白慎行冷冽的气质尽显无疑,看见面前这个无脑子的女人不由得蹙眉。
许赞见他已然是处在暴怒边缘,不由得开口道,“白董,时候不早了。”
“许先生,再给你们备一碗好了,”老板娘见气氛不对也连忙开口,生怕发生什么不好的事情。
“谢谢,”许赞接过老板娘递过来的清汤,看了眼老板,白慎行似是并不想跟这个脑残的女人说些什么,转身离去。
从始至终白慎行未开口言语一句话,全部都是这个所谓的乔家小姐在自导自演。
“白慎行,”她再度拦住他的去路,白慎行这回是真的恼火了。
本想开口说什么,口袋里的手机在肆意振动着,拿出来看了眼,见是顾言便伸手接了起来。
“言言。”他柔声道,说出的嗓音跟他此刻寒冷的气质俨然不符。
“还没回来?”顾言在那侧也柔声问了句。
“就快了,”白慎行冷锐的眸子再度射杀到乔家小姐身上,若不是她,这会儿已经在返程路上了。

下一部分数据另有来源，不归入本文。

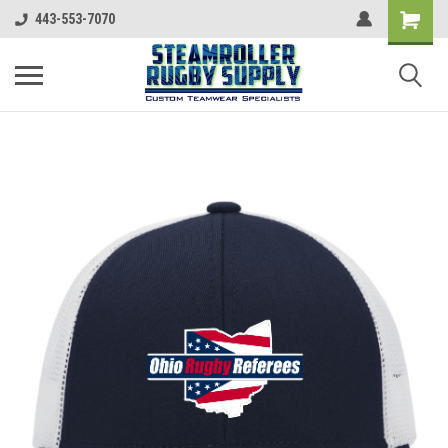
443-553-7070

“给乔先生打电话,让他把他的宝贝女儿牵走,”白慎行开口说话,不大不小的声音恰好可以让许赞跟她听见。
她还想说什么,白慎行已跨步离去。白慎行上车眸间的不悦一直持续着,“速度快点。”
顾言在家等的够久了。
白慎行前脚离去,后脚就有人将这段视频放到了网上,一时间暗潮汹涌。
有人肆意妄为就有人要见风使舵,这间不大不小的清汤馆里藏着很大的悬殊。
顾言坐在山水居书桌前低眸扫了眼面前的垃圾桶,随即面色一凛,“张岚、把我书房的垃圾拿去倒了。”
原本候在外面的张岚迈步进来将她将将装满的垃圾桶拿到楼下去倒了,随后反身回来套上垃圾袋。

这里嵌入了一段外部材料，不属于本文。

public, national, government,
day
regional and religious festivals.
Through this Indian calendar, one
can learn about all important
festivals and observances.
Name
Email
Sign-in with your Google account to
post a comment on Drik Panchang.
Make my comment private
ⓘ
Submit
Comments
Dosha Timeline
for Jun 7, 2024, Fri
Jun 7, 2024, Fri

十来分钟之后白慎行提着清汤上来,放在桌面上给她打开摆放在她面前。
“怎么这么久?”顾言温柔的眸子望着她浅问道。
“一点事情耽搁了,快吃吧!一会儿该凉了,”白慎行催促她。
顾言倒也是乖巧低头吃清汤。
而这边,跟白慎行散场的林书记回到家,拉着自家闺女给她做思想工作,告诉她一定要勾上许溟逸,只有这样他们林家才得以繁荣昌盛,白慎行的那番话在他脑海中盘旋不去,一直萦绕在耳边。
像是魔咒一般挥之不散。
“安琪你听到爸爸讲话没有?”林雄满身酒气拉着林安琪说了数十分钟,生怕她没听到,一遍一遍的问着。

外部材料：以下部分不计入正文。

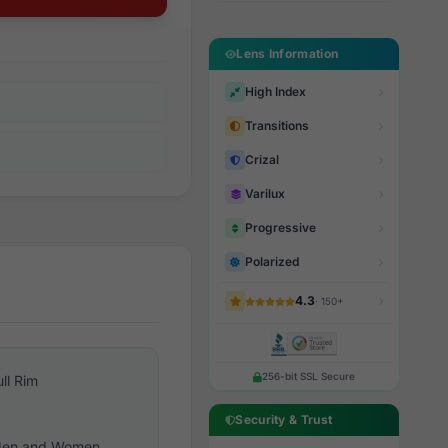
Lens Information
High Index
Transitions
Crizal
Varilux
Progressive
Polarized
4.3
· 150+
256-bit SSL Secure
ull Rim
Security & Trust
en and Women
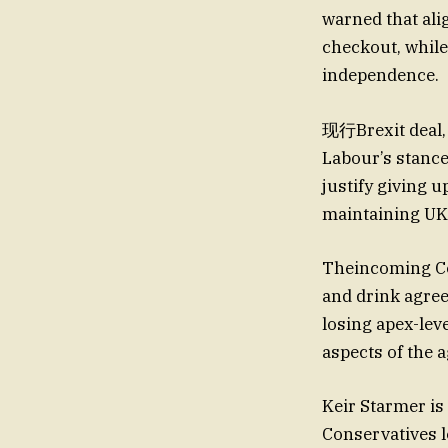
warned that ali
checkout, while
independence.
现行Brexit deal, 
Labour’s stanc
justify giving u
maintaining UK i
Theincoming Co
and drink agree
losing apex-leve
aspects of the 
Keir Starmer is
Conservatives lo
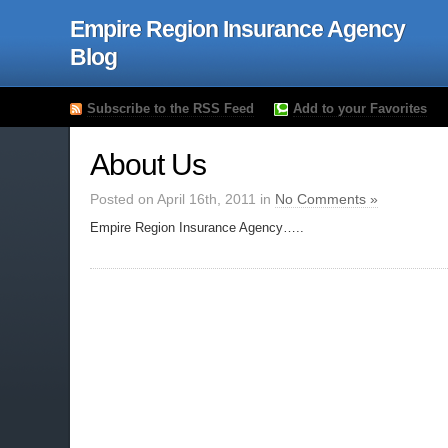
Empire Region Insurance Agency
Blog
Subscribe to the RSS Feed
Add to your Favorites
About Us
Posted on April 16th, 2011 in
No Comments »
Empire Region Insurance Agency…..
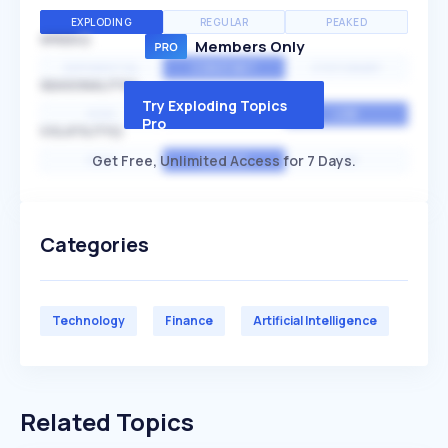
EXPLODING
REGULAR
PEAKED
SPEED
Members Only
EXPONENTIAL
CONSTANT
STATIONARY
SEASONALITY
Try Exploding Topics
HIGH
MEDIUM
LOW
Pro
VOLATILITY
Get Free, Unlimited Access for 7 Days.
HIGH
AVERAGE
LOW
Categories
Technology
Finance
Artificial Intelligence
Related Topics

“我听到了、爸爸,”林安琪也是无奈,她自然是听见了的,就算不说,她也没准备放过许溟逸,她等了这么多年,不可能就输给了一个舒宁。
兜兜转转那么多年用尽心机使劲手段不是为了就这样过去的。
而这边,舒宁如往常一样靠在床上看着膝盖上的笔记本,听见房门的推动声,她并未停下手指敲击键盘的工作。
她的住处现在是两处地方,许溟逸出差,她回临水湾,许溟逸不出差她弯到他在二坏的别墅,今天,她在别墅。
随着房门推动的声音她继续低头工作,随后一声像是平常的再不能平常的语气传过来,“顾言给你开多少工资?这么没日没夜的替她工作。”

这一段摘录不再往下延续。